Another way to look at it, which is quite un intuitive is to understand the various possibilities of pitch vs throttle usage.
During climb, typically we want thrust set at a fixed maximum safe level and pitch is changed to sustain an optimal (or ATC mandated) IAS/Mach speed.
For that purpose, FADEC is enough to keep the throttle at that max safe level.
During optimal descents, we want the thrust levels at flight idle, and pitch is again used to maintain an optimal IAS/Mach speed.
During cruise we can either be thrust limited or airspeed limited. If there's enough excess thrust to keep airspeed, the thrust levels will be finely controlled to achieve a certain airspeed, or if there's a small thrust shortfall, max safe thrust levels are kept, and airspeed fluctuates with turbulence/changes in temperature and other factors that either change real thrust output or little pitch changes are needed to maintain altitude.
During approach what we often have is seeking a certain speed and a certain descent ramp (resulting in a required vertical speed), which requires thrust to the nearly always changing to achieve all of those two targets simultaneously. So an aircraft without auto throttle will require constant little thrust changes, but the actual vertical profile can be kept by the auto pilot, just respond to airspeed changes.

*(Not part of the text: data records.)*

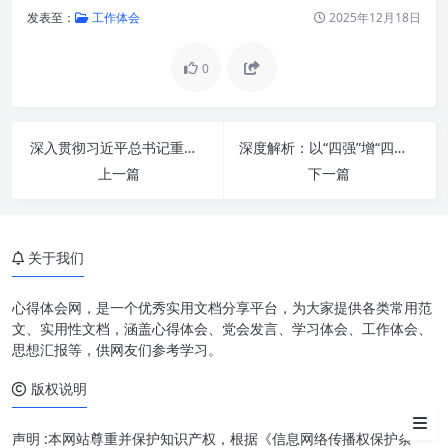
发表至：
工作体会
2025年12月18日
0
深刻领会，把握精髓：深入学习
深入贯彻习近平总书记重要指示精神 着力推动办公室工作：新时代提质增效的关键方略
深度解析：以“四强”增“四力”，提素质谱写高质量发展新篇章
的内涵与要求
上一篇
下一篇
感恩之心，激发动力：知恩图报
的民族情怀
关于我们
奋发图强，勇攀高峰：永不懈怠
的进取精神
心得体会网，是一个优秀实用文档分享平台，为大家提供各类常用范
锚定一流，追求卓越：建设社会
文、实用性文档，涵盖心得体会、党会发言、学习体会、工作体会、
主义现代化强国的宏伟目标
思想汇报等，供网友们参考学习。
版权说明
融会贯通，知行合一：将指示精
神转化为具体实践
声明 :本网站尊重并保护知识产权，根据《信息网络传播权保护条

With modern EFIS, there's the airspeed tape that has a 10 second trend tape. This tells you where the airspeed is predicted to be 10 seconds from now if nothing else changes. So as long as airspeed is close enough to target speeds, just add thrust if the trend line is negative (until it zeros) and reduce thrust if the trend line is positive (until it zeros). If airspeed is a few knots off, add just enough thrust that the trend line gets back to your target airspeed just about 10 seconds from now (or perhaps have the trend line be twice as much as the deviation so you get be back to normal 5 seconds from now). That's actually quite easy to do with the trend line.
Autothrottle is quite important if you need to keep a precise thrust level to finely optimize fuel consumption. On smaller private jets that's usually not critical.

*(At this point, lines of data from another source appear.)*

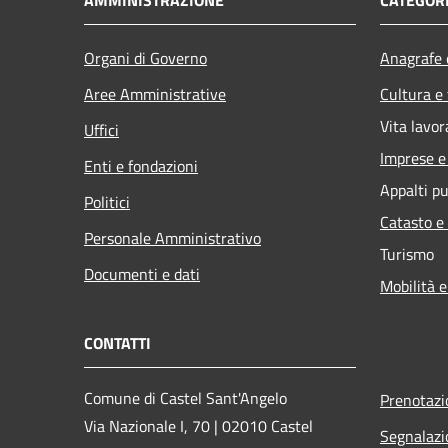
Organi di Governo
Anagrafe e
Aree Amministrative
Cultura e
Vita lavor
Uffici
Imprese 
Enti e fondazioni
Appalti pu
Politici
Catasto e
Personale Amministrativo
Turismo
Documenti e dati
Mobilità e
CONTATTI
Comune di Castel Sant'Angelo
Prenotaz
Via Nazionale I, 70 | 02010 Castel
Segnalazi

So the auto pilot does fly the VNAV approach or VNAV profile, without an auto thrust/auto throttle, your job is to control the airspeed, which is usually far easier with the trend line.
A related useful information is that on the top of the PFD (primary flight display, the one with the horizontal attitude, airspeed+altitude tapes) if you look on the top, in aircraft with auto throttle/thrust you will see 3 columns:
The left one shows what the auto thrust is doing (idle/thrust reference/air speed/...)
The center one shows the lateral navigation (heading/course/lnav/localizer/rollout/...)
The right one shows pitch control (altitude holding, vertical speed, speed, vnav, glideslope, flare, ...)
On aircraft with EFIS but no auto throttle, I think the left column is still there, just to tell the pilot what to do with the throttles, like a nice teacher.